#### Provided material

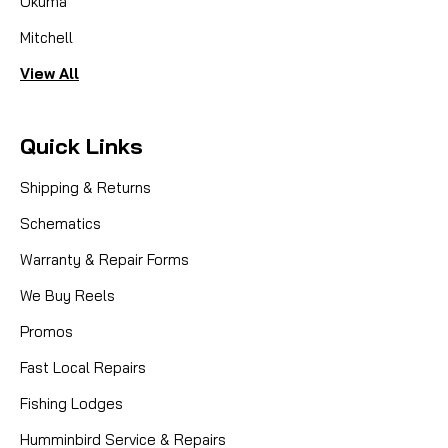
Okuma
Mitchell
View All
Quick Links
Shipping & Returns
Schematics
Warranty & Repair Forms
We Buy Reels
Promos
Fast Local Repairs
Fishing Lodges
Humminbird Service & Repairs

########

- _Task prompt_
The response must give every line from the material above that holds the string "Repairs".

- _Task output_
Fast Local Repairs
Humminbird Service & Repairs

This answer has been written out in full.